Bridget Whelan underwent genetic testing after being diagnosed with ovarian cancer.

Bridget Whelan underwent genetic testing after being diagnosed with ovarian cancer. Photo: Steven Siewert

Almost half of women diagnosed with ovarian cancer presented to a GP with symptoms at least twice before being referred to a specialist, a new study has found.

The finding is based on an Ovarian Cancer Australia study of 183 women with ovarian cancer which also found that one in five women had to see a GP about their symptoms three or more times before being referred to a specialist for testing.

The study found 18 per cent of women were diagnosed after presenting at emergency rooms with severe symptoms. Of these women, almost a third had reported concerns about symptoms to a GP three or more times.

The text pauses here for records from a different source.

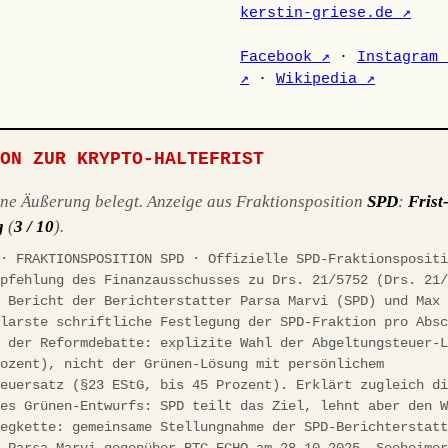
kerstin-griese.de ↗
Facebook ↗
·
Instagram 
↗
·
Wikipedia ↗
ION ZUR KRYPTO-HALTEFRIST
ene Äußerung belegt. Anzeige aus Fraktionsposition
SPD
:
Frist
g
(
3 / 10
).
 · FRAKTIONSPOSITION SPD · Offizielle SPD-Fraktionsposit
mpfehlung des Finanzausschusses zu Drs. 21/5752 (Drs. 21
, Bericht der Berichterstatter Parsa Marvi (SPD) und Max
Klarste schriftliche Festlegung der SPD-Fraktion pro Abs
n der Reformdebatte: explizite Wahl der Abgeltungsteuer-
rozent), nicht der Grünen-Lösung mit persönlichem
teuersatz (§23 EStG, bis 45 Prozent). Erklärt zugleich d
des Grünen-Entwurfs: SPD teilt das Ziel, lehnt aber den 
legkette: gemeinsame Stellungnahme der SPD-Berichterstat
d Parsa Marvi gegenüber BTC-ECHO am 28.10.2025, Seeheime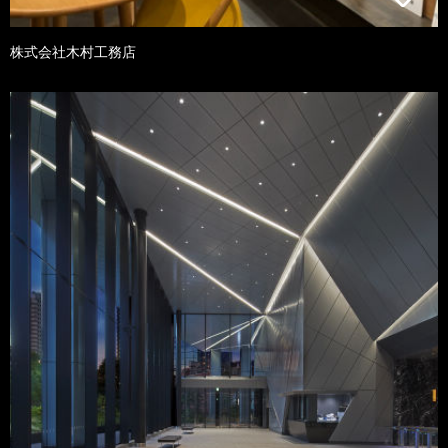
株式会社木村工務店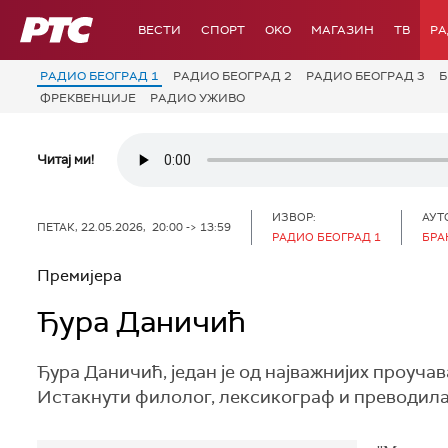
РТС
ВЕСТИ
СПОРТ
OKO
МАГАЗИН
ТВ
Р
РАДИО БЕОГРАД 1
РАДИО БЕОГРАД 2
РАДИО БЕОГРАД 3
Б
ФРЕКВЕНЦИЈЕ
РАДИО УЖИВО
Читај ми!
ИЗВОР:
АУТ
ПЕТАК, 22.05.2026, 20:00 -> 13:59
РАДИО БЕОГРАД 1
БРА
Премијера
Ђура Даничић
Ђура Даничић, један је од најважнијих проучава
Истакнути филолог, лексикограф и преводилац, 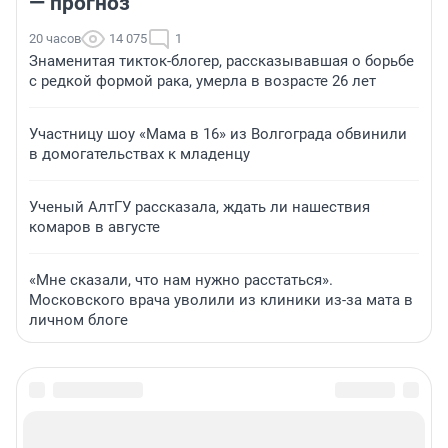
— прогноз
20 часов
14 075
1
Знаменитая тикток-блогер, рассказывавшая о борьбе
с редкой формой рака, умерла в возрасте 26 лет
Участницу шоу «Мама в 16» из Волгограда обвинили
в домогательствах к младенцу
Ученый АлтГУ рассказала, ждать ли нашествия
комаров в августе
«Мне сказали, что нам нужно расстаться».
Московского врача уволили из клиники из-за мата в
личном блоге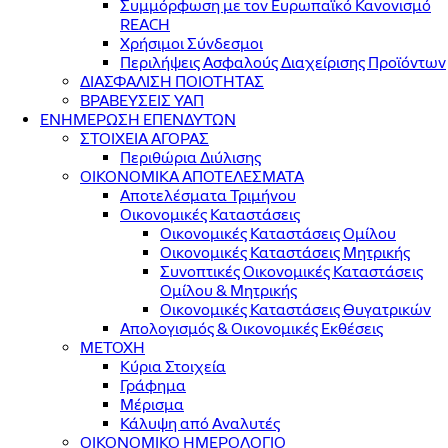
Συμμόρφωση με τον Ευρωπαϊκό Κανονισμό
REACH
Χρήσιμοι Σύνδεσμοι
Περιλήψεις Ασφαλούς Διαχείρισης Προϊόντων
ΔΙΑΣΦΑΛΙΣΗ ΠΟΙΟΤΗΤΑΣ
ΒΡΑΒΕΥΣΕΙΣ ΥΑΠ
ΕΝΗΜΕΡΩΣΗ ΕΠΕΝΔΥΤΩΝ
ΣΤΟΙΧΕΙΑ ΑΓΟΡΑΣ
Περιθώρια Διύλισης
ΟΙΚΟΝΟΜΙΚΑ ΑΠΟΤΕΛΕΣΜΑΤΑ
Αποτελέσματα Τριμήνου
Οικονομικές Καταστάσεις
Οικονομικές Καταστάσεις Ομίλου
Οικονομικές Καταστάσεις Μητρικής
Συνοπτικές Οικονομικές Καταστάσεις
Ομίλου & Μητρικής
Οικονομικές Καταστάσεις Θυγατρικών
Απολογισμός & Οικονομικές Εκθέσεις
ΜΕΤΟΧΗ
Κύρια Στοιχεία
Γράφημα
Μέρισμα
Κάλυψη από Αναλυτές
ΟΙΚΟΝΟΜΙΚΟ ΗΜΕΡΟΛΟΓΙΟ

A number of women participating in the study reported that their symptoms were not recognised as relating to ovarian cancer. One women saw her GP four times and was told to eat more fibre. Other women told of being repeatedly investigated for Irritable Bowel Syndrome.

Common symptoms of ovarian cancer include increased abdominal size or persistent abdominal bloating, abdominal or pelvic pain, the need to urinate often or urgently, feeling full after eating a small amount, tiredness and a change in bowel habits.

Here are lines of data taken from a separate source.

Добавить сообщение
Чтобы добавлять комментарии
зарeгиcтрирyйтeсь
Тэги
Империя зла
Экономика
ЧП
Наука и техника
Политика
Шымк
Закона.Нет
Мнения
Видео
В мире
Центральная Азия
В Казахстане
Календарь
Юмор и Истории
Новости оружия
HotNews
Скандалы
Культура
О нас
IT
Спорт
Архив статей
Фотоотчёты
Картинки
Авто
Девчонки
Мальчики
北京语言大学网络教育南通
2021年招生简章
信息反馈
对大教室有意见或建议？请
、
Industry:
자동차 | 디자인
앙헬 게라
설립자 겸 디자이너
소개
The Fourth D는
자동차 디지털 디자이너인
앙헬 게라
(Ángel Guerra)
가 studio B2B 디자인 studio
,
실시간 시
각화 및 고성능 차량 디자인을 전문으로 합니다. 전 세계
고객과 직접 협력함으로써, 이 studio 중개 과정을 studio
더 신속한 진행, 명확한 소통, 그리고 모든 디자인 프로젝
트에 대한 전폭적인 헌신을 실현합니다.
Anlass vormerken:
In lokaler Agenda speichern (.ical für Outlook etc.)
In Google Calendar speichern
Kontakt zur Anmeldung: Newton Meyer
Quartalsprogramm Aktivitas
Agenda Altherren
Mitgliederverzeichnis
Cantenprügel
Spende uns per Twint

“In all cancers, the earlier that you can diagnose the cancer and the faster that you can get people into treatment, the better the outcomes are going to be,” said Helen Gooden, a senior research and advocacy officer at Ovarian Cancer Australia.

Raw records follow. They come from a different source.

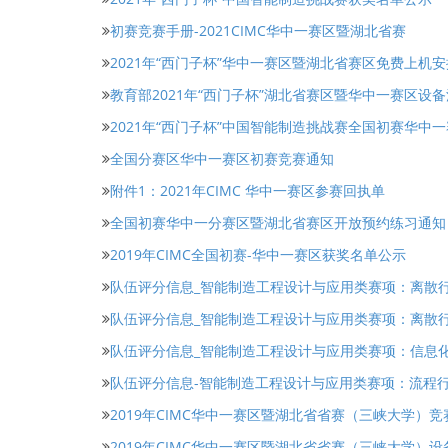
初赛竞赛手册-2021CIMC华中一赛区暨湖北省赛
2021年“西门子杯”华中一赛区暨湖北省赛区免费上机安排
教育部2021年“西门子杯”湖北省赛区暨华中一赛区设
2021年“西门子杯”中国智能制造挑战赛全国初赛华中
全国分赛区华中一赛区初赛竞赛通知
附件1：2021年CIMC 华中一赛区参赛回执单
全国初赛华中一分赛区暨湖北省赛区开放预约练习通知
2019年CIMC全国初赛-华中一赛区获奖名单公示
队伍评分信息_智能制造工程设计与应用类赛项：离散
队伍评分信息_智能制造工程设计与应用类赛项：离散
队伍评分信息_智能制造工程设计与应用类赛项：信息
队伍评分信息-智能制造工程设计与应用类赛项：流程
2019年CIMC华中一赛区暨湖北省省赛（三峡大学）竞
2019年CIMC华中一赛区暨湖北省省赛（三峡大学）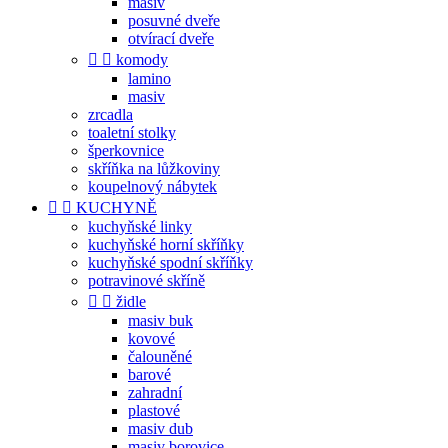
masiv
posuvné dveře
otvírací dveře


komody
lamino
masiv
zrcadla
toaletní stolky
šperkovnice
skříňka na lůžkoviny
koupelnový nábytek


KUCHYNĚ
kuchyňské linky
kuchyňské horní skříňky
kuchyňské spodní skříňky
potravinové skříně


židle
masiv buk
kovové
čalouněné
barové
zahradní
plastové
masiv dub
masiv borovice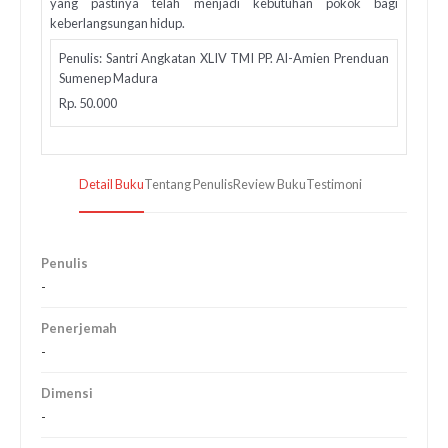
yang pastinya telah menjadi kebutuhan pokok bagi
keberlangsungan hidup.
Penulis: Santri Angkatan XLIV TMI PP. Al-Amien Prenduan
Sumenep Madura
Rp. 50.000
Detail Buku
Tentang Penulis
Review Buku
Testimoni
Penulis
-
Penerjemah
-
Dimensi
-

Dr Gooden said the results were not a criticism of GPs. About 1500 Australian women will be diagnosed with ovarian cancer this year, and it was possible for one of the nation’s 32,000 GPs to go through their career without ever seeing a case of ovarian cancer. “But we don’t want one to be missed,” Dr Gooden said.

She said women should speak to their family about any family history of cancer. Inheriting a faulty gene significantly increases a woman’s risk of developing ovarian or breast cancer.

It is believed up to one in five cases of ovarian cancer are inherited. Yet the study found only a quarter of women were asked about their family history by a GP before their diagnosis.

Sydney woman Bridget Whelan encouraged all her female cousins to undergo genetic testing after being diagnosed with ovarian cancer and discovering she had inherited the defective gene from her father. One of her cousins has since had a preventative hysterectomy after testing revealed she also carried the gene.

Ms Whelan said she would like all women who are diagnosed with ovarian cancer to be offered genetic testing.

“Not all women are, and it’s a shame for them and their families,” she said.

Some medications are more effective for women with the faulty gene, and women at increased risk of developing ovarian cancer because of their genes may qualify for special screening programs.

Ms Whelan is about to start treatment for the second recurrence of her cancer.